2021 Fifth International Conference on Information Retrieval and Knowledge Management (CAMP) | 2021
An Approach to Mapping Deforestation in Permanent Forest Reserve Using the Convolutional Neural Network and Sentinel-1 Synthetic Aperture Radar
Abstract
Forests are essential for the protection of biodiversity and provide essential ecosystem services to humankind. Globally, 1.6 billion people depend on forests as fuel sources, construction materials, medicine, food, and freshwater sources. However, according to the monitoring service Global Forest Watch, our world lost 12 million hectares (30 million acres) of tropical tree cover in 2018, equal to 30 football pitches a minute. Surprisingly, Malaysia was among the top six countries that year with tremendous losses. Therefore, stern action is needed to increase public knowledge of ecosystem threats, improve strategic forest management decisions, and enforce land-use policies. This study aims to map deforestation in Permanent Forest Reserve (HSK) Yong in Pahang between 2017 and 2020 using satellite images of Sentinel-1 SAR. We further automate the classification of forest and non-forest by using a small and straightforward Convolutional Neural Network (CNN) model architecture. Our model used an open-source machine learning framework, namely Orfeo ToolBox TensorFlow (OTBTF). As well as machine learning, deep learning can be applied by OTBTF without image size restrictions and is computationally efficient, regardless of hardware configuration.
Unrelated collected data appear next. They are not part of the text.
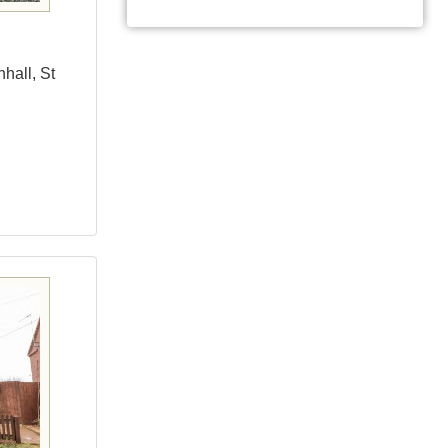
hall, St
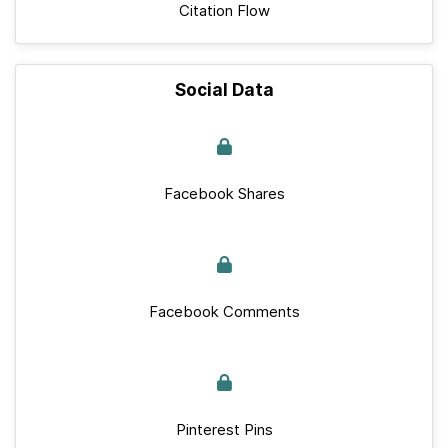
Citation Flow
Social Data
Facebook Shares
Facebook Comments
Pinterest Pins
The methodology includes data pre-processing, RGB composition, patches sampling, TensorFlow model train, TensorFlow model serve, and verification. Results show that the CNN approach with the Sentinel-1 Synthetic Aperture Radar (SAR) was 81.57 percent of the overall accuracy and the Kappa index was 0.6313. In brief, the approach mentioned in this study provides an alternative and reasonable approach for the HSK deforestation mapping in Peninsular Malaysia.